During anaphase I of meiosis, homologous chromosomes separate and move to opposite poles of the cell. Unlike regular cell division, where individual chromatids split apart, anaphase I pulls entire paired chromosomes away from each other, with each chromosome still consisting of two sister chromatids joined at the centromere. This distinction is the defining feature of meiosis I and the reason it reduces chromosome number by half.
How Homologous Chromosomes Separate
Before anaphase I begins, homologous chromosome pairs are lined up along the middle of the cell. Each pair consists of one chromosome inherited from the mother and one from the father, and each of those chromosomes is made up of two identical sister chromatids glued together by proteins called cohesins. Spindle fibers (microtubules) extend from opposite ends of the cell and attach to each chromosome’s kinetochore, a protein structure at the centromere.
The key difference from regular cell division is how kinetochores attach. In mitosis, the two sister chromatids of a single chromosome connect to opposite poles so they’ll be pulled apart. In meiosis I, both sister chromatids of each chromosome attach to microtubules from the same pole. This means the sister chromatids travel together as a unit. The tension that matters here is between the two homologous chromosomes, not between sister chromatids.

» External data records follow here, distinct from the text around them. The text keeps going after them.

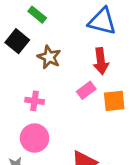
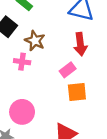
pink cross: (35, 101) -> (22, 62), moved
orange square: (114, 101) -> (77, 92), moved

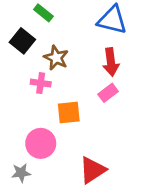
pink rectangle: (68, 70) -> (108, 93), moved
orange square: (77, 92) -> (69, 112), moved

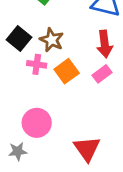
black square: (22, 41) -> (19, 39), moved
orange square: (69, 112) -> (67, 71), moved, turned -30
red triangle: (93, 170) -> (87, 149), turned -32

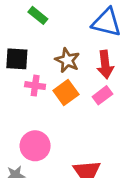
black square: (19, 39) -> (17, 59), turned -35
brown star: (52, 40) -> (67, 60), moved

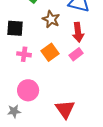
brown star: (67, 60) -> (51, 19), moved
pink cross: (35, 86) -> (24, 54), moved

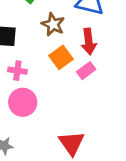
orange square: (50, 52) -> (61, 57), moved
pink circle: (28, 90) -> (23, 102), moved

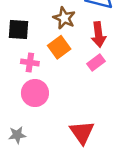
orange square: (61, 57) -> (59, 47), moved

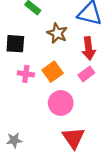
orange square: (59, 47) -> (53, 72), moved
pink circle: (35, 93) -> (61, 103), moved

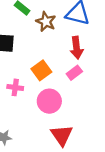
brown star: (57, 33) -> (46, 22), moved
pink cross: (26, 74) -> (15, 87), moved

When anaphase I begins, an enzyme called separase cleaves the cohesin proteins along the arms of the sister chromatids. This releases the physical connections (called chiasmata) that had been holding homologous chromosomes together since they swapped DNA segments during crossing over. With those links dissolved, the spindle fibers pull one complete homolog toward each pole of the cell.
Why Sister Chromatids Stay Together
While the cohesin along chromosome arms gets destroyed at anaphase I, the cohesin at the centromere is specifically protected. A protein called shugoshin (Japanese for “guardian spirit”) shields the centromeric cohesin from being cut by separase. This protection is what keeps sister chromatids attached to each other through the rest of meiosis I. They won’t finally separate until anaphase II, when shugoshin’s protection is removed and the centromeric cohesin is cleaved.

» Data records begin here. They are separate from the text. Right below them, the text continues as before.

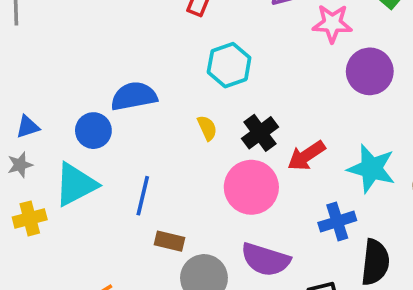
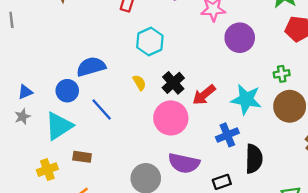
blue line: (143, 196) -> (102, 110), moved, turned -50
yellow cross: (30, 218) -> (47, 170), moved
brown rectangle: (169, 241) -> (82, 157), moved

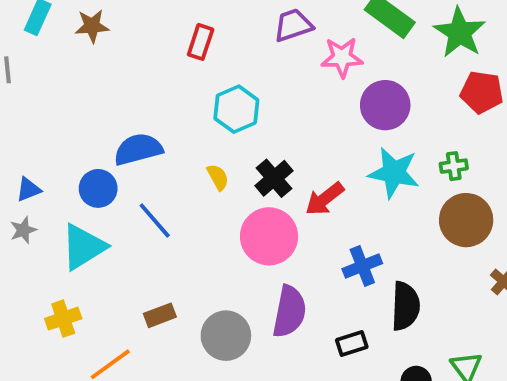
cyan star: (246, 99) -> (394, 173), moved
brown rectangle: (82, 157) -> (160, 315), moved, turned -30
purple semicircle: (184, 163) -> (289, 312), turned -92

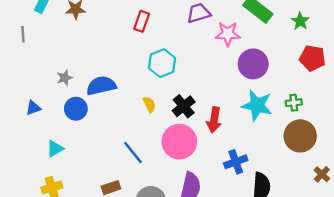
green star: (460, 33) -> (300, 21), size x0.6
red arrow: (325, 199) -> (214, 120), turned -45
blue line: (155, 221) -> (133, 153), moved
gray star: (23, 230) -> (65, 78), moved
cyan triangle: (83, 247) -> (55, 149), moved, size x0.6

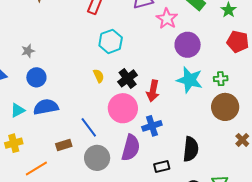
pink star: (228, 34) -> (167, 19), turned 30
blue semicircle: (101, 86) -> (46, 107), moved
blue line: (133, 153) -> (89, 127), moved
blue cross: (236, 162) -> (152, 126), moved

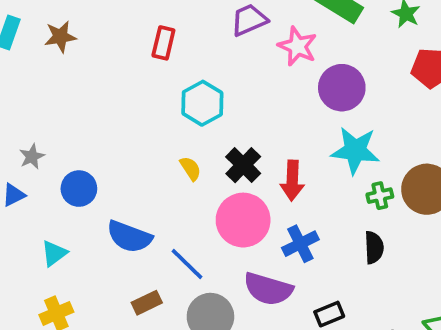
gray star: (28, 51) -> (32, 157), moved
green cross: (221, 79) -> (380, 196), moved
blue semicircle: (46, 107) -> (129, 237), moved, turned -140
purple semicircle: (131, 148) -> (268, 289), turned 100
black semicircle: (191, 149) -> (374, 247), moved, size x0.7

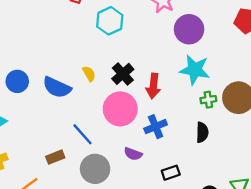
cyan hexagon: (202, 103) -> (110, 21), moved
blue semicircle: (129, 237) -> (57, 87), moved
purple semicircle: (268, 289) -> (133, 154), size x0.6

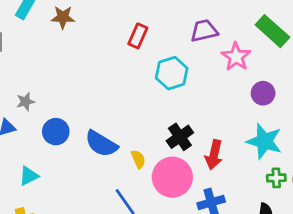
purple circle: (189, 29) -> (263, 93), size x0.7
yellow semicircle: (89, 74) -> (138, 159), moved

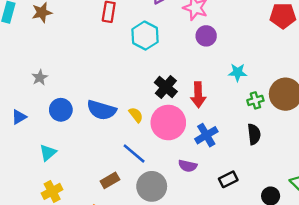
purple circle: (263, 93) -> (206, 36), moved
gray star: (25, 102) -> (40, 77), moved
cyan star: (264, 141) -> (238, 72), size x0.6

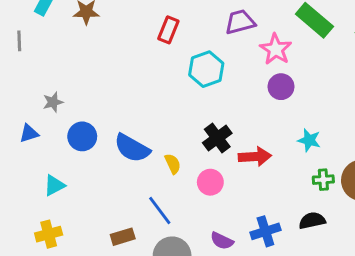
gray star: (40, 77) -> (53, 102), moved
red arrow: (198, 95) -> (255, 156), turned -105
pink circle: (168, 123) -> (210, 182), size x0.6
black semicircle: (254, 134) -> (312, 221), turned -108
blue cross: (206, 135) -> (265, 231), moved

Meiosis also uses a slightly different version of cohesin than regular cell division. This meiosis-specific cohesin, called Rec8, is what allows the system to selectively destroy arm connections while preserving centromere connections. Without this two-step process, the cell couldn’t reduce chromosome number in the first division and then separate sister chromatids in the second.
Independent Assortment and Genetic Variation
Anaphase I is where independent assortment happens. Each homologous pair separates independently of every other pair, meaning the maternal chromosome from pair 1 might go to the same pole as the paternal chromosome from pair 2, or the opposite. The orientation is random for each pair.

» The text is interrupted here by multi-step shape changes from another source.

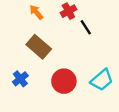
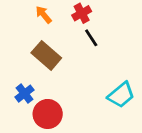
black line: (86, 27) -> (91, 38), moved
red circle: (64, 81) -> (48, 114), moved

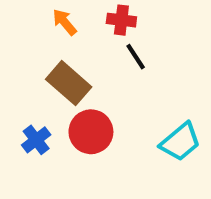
red cross: (82, 13) -> (121, 20), turned 36
red circle: (48, 114) -> (91, 132), moved

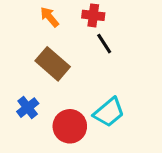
red circle: (91, 132) -> (70, 126), moved
cyan trapezoid: (180, 142) -> (109, 112), moved

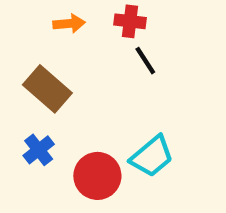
orange arrow: (50, 17) -> (69, 24), turned 125
brown rectangle: (53, 64) -> (47, 89), moved

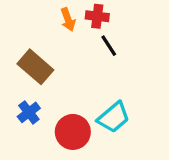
orange arrow: (69, 24) -> (68, 20), moved, turned 75

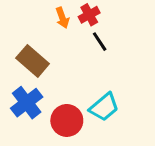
red cross: (97, 16) -> (89, 15), turned -36
blue cross: (29, 112) -> (27, 103), size x1.5

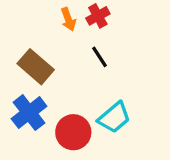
black line: (100, 42) -> (99, 57), moved

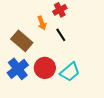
orange arrow: (68, 19) -> (42, 23), moved
red circle: (73, 132) -> (45, 68), moved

In humans, with 23 pairs of chromosomes, this creates 2^23 possible combinations of maternal and paternal chromosomes in a single gamete. That’s roughly 8.4 million different outcomes, and that’s before accounting for the genetic reshuffling that already happened during crossing over. This random sorting is one of the main reasons siblings from the same parents can look so different from each other.
What Happens When Separation Fails
Sometimes homologous chromosomes fail to separate during anaphase I, a mistake called nondisjunction. Instead of one homolog going to each pole, both get pulled to the same side. This produces two abnormal daughter cells: one with an extra chromosome and one missing a chromosome. Since both of these cells go on to complete meiosis II, the final result is four gametes, two with an extra chromosome and two with a missing one.
If a gamete with an extra chromosome is fertilized, the resulting embryo has three copies of that chromosome instead of two, a condition called trisomy. The most well-known example is Down syndrome, caused by three copies of chromosome 21. Other trisomies include Edwards syndrome (chromosome 18) and Patau syndrome (chromosome 13), both of which are far more severe. A gamete missing a chromosome leads to monosomy, which is usually fatal for autosomal chromosomes, though monosomy of the X chromosome (Turner syndrome) is survivable.
Nondisjunction during anaphase I is particularly consequential because it affects all four resulting gametes, not just two. Errors at anaphase II, by comparison, only affect two of the four gametes.
Anaphase I vs. Anaphase II
The simplest way to keep these straight: anaphase I separates homologous chromosomes, while anaphase II separates sister chromatids. After anaphase I, each cell has one version of each chromosome, but that chromosome is still doubled (two sister chromatids connected at the centromere). After anaphase II, centromeres finally split and each cell gets a single chromatid, now called a chromosome.
Anaphase II looks much more like what happens in regular mitosis. Sister kinetochores attach to opposite poles, centromeric cohesin is degraded (no longer protected by shugoshin), and individual chromatids are pulled apart. Anaphase I is the uniquely meiotic event, the step that actually halves the chromosome number from 46 to 23 in human cells.